REVIEW: Tricky Towers [PC,PS4]

Tricky Towers, from the excellently named WeirdBeard Games, combines the tetronimo-based gameplay of Tetris with a physics engine and an array of diabolical twists. My hand is almost too sore from playing the game to write these words.

Ostensibly about competing magicians trying to create the most impressive constructions, Tricky Towers features a cutesy, cartoonish art style with a sound scheme to match. Sparkly, tinkly noises abound and escaping out of menus sounds like one of the tiny magicians has broken wind.

Singleplayer is split into two modes, a series of trials and an endless survival mode. The trials are all handcrafted challenges, where blocks must be stacked to a certain height within a time limit, stacked to fit under a certain height or a given number of blocks stacked with no more than three falling off. The more you complete, the harder the challenges become.

The endless mode is similar to one of the trials, in that you can have no more than three tumbles but the blocks will keep falling from the sky forever. There’s a leaderboard attached to this mode, so you can measure yourself against the rest of the world, or just your friends list. Yours truly was ranked eighth, but then there was only WeirdBeard and a few other outsiders on the board at the time.

While playing singleplayer there’s a selection of spells you can cast at various stages. Tangling vines can hold some blocks together, a magical outcropping provides a stable building spot where once there was thin air. One spell makes the next block immovable after landing on the tower, providing a stable spot to build further or pinning the structure for additional stability.

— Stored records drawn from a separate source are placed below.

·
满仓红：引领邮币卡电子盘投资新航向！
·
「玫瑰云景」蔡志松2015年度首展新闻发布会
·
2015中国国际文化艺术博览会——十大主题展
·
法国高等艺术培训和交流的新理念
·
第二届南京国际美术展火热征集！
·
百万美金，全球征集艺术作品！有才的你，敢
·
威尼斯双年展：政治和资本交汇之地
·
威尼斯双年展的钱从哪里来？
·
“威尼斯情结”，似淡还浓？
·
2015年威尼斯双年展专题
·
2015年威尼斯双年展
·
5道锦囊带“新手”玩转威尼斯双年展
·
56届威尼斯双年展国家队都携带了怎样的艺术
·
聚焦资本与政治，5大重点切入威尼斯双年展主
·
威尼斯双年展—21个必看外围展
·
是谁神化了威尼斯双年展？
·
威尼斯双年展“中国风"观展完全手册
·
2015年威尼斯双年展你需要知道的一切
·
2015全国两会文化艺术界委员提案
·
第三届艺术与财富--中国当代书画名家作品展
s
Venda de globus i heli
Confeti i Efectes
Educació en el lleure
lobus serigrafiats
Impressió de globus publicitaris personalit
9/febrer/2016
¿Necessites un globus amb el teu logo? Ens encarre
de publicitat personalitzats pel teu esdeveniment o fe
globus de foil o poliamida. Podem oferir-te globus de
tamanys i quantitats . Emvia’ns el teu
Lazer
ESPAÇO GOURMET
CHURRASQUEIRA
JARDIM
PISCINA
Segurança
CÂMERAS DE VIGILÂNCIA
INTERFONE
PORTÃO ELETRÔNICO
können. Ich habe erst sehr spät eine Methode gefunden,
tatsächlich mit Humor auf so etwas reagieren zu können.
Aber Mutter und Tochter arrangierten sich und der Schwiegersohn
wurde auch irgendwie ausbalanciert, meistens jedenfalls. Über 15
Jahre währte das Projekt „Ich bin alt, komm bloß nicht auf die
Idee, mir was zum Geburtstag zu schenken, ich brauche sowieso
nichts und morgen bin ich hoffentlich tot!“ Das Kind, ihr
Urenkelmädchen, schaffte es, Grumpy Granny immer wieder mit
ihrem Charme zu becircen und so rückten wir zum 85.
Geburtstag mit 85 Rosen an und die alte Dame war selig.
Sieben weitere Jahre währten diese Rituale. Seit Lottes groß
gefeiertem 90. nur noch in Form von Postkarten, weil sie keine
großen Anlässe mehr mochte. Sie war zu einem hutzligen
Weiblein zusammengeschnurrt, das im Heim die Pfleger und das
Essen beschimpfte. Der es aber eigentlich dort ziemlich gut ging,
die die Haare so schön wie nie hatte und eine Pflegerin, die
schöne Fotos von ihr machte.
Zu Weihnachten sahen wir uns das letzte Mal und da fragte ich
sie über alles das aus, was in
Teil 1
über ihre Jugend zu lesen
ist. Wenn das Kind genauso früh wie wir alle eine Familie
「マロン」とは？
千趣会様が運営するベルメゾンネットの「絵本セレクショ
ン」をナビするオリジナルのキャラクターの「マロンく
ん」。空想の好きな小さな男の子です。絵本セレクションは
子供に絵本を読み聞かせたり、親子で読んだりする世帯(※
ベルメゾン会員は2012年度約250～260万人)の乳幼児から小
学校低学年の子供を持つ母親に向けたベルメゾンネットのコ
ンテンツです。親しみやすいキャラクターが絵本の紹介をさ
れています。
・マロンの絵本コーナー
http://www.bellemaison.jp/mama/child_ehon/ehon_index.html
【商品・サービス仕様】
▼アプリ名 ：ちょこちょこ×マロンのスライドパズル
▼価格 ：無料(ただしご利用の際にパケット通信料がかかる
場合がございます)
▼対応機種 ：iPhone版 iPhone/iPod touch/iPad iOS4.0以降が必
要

It’s in multiplayer these spells really come into their own, with the helpful spells supplemented with less than helpful spells to inflict on your opponents. Try tethering a balloon to another mage’s block, making it much slower to drop. Create a floaty bubble around their last placed block causing it to begin floating away, potentially knocking others loose on the way.

Multiplayer can be played by up to four people, locally or over the internet. The modes on offer are the same as those in the trials, just competitive in nature. The puzzle equivalents, where you must stack X bricks under a cutoff point, turn instead into who can stack the most below the line. Reaching a certain height is a race, first to the top wins. And the survival mode knocks magicians out when they run out of lives.

Most of the difficulty in the game comes from the addition of physics to the standard Tetris-like gameplay. On easier difficulties you can balance the standard straight line block on its end with no drama. Two? Maybe, if the wind isn’t blowing. Higher difficulties can whip the wind up much faster, toppling a single line block or even an L-shape. A modifier can make blocks icy and, consequently, slippery. A slightly angled build will have those sliding off the edges.

Another modifier locks the orientation of the block, which is tricky enough when playing standard tetronimo-based games. Some blocks just aren’t designed to balance in their default orientation, so they fall over and provided slanted surfaces to make the building process even more fraught. Better hope for an immovable block spell to create a new, level surface!

As if balancing these blocks wasn’t hard enough the game will also throw supersized versions down. Try balancing a triple large L-shape on the highest point of your tower. In a raging gale. On your last life.

Tricky Towers can be devilishly difficult. Half the time it feels like the game has beaten you and half the time you admit it’s really your own fault that everything went wrong. You’re useless at this game, useless!

That’s probably just me, the less-than-stellar player of tetronimo games. You are probably a lot better at this sort of thing and should probably give Tricky Towers a try. It’s an enjoyably different, modern take on an old stalwart of gaming.

Tricky Towers is available now on PC and Playstation 4.